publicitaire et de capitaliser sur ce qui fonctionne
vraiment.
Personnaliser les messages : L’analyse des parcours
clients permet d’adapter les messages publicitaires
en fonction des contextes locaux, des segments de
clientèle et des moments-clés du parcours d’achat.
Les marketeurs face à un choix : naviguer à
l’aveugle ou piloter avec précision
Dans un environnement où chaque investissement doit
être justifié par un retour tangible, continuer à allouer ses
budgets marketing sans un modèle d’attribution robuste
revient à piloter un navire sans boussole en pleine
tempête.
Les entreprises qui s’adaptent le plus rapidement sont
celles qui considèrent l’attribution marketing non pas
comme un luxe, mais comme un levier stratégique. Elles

---

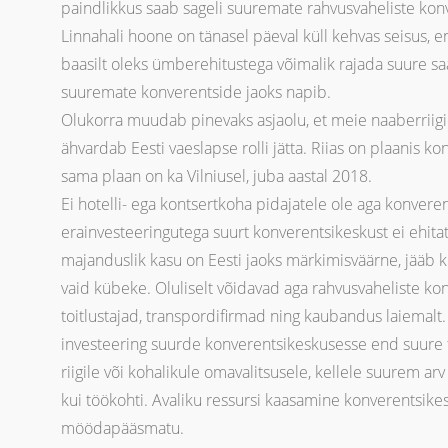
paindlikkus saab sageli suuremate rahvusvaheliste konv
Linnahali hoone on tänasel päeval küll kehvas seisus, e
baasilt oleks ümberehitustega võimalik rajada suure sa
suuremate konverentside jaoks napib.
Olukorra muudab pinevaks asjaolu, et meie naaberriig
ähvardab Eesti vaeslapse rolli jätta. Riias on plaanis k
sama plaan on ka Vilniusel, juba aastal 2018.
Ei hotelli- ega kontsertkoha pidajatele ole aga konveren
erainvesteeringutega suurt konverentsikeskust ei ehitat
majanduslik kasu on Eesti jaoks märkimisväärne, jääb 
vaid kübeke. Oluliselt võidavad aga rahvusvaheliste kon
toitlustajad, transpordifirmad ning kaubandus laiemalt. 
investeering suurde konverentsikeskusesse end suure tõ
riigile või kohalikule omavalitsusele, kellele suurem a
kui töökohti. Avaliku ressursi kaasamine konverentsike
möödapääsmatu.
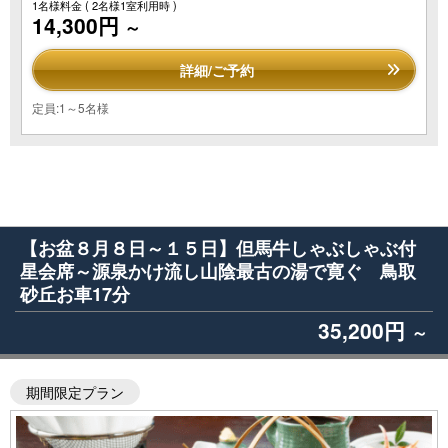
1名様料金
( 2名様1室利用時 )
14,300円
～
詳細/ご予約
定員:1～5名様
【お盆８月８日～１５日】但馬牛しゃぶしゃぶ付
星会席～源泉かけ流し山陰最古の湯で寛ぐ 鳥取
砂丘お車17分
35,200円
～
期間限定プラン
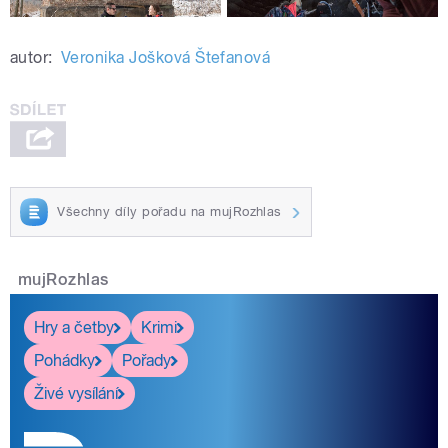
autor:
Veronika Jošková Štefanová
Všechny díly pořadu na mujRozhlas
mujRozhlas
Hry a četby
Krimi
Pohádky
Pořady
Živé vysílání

_Exercise aim:_ Nothing but a number is wanted here: please count the lines in the entries above that include the word "sans".

_Result below:_ 2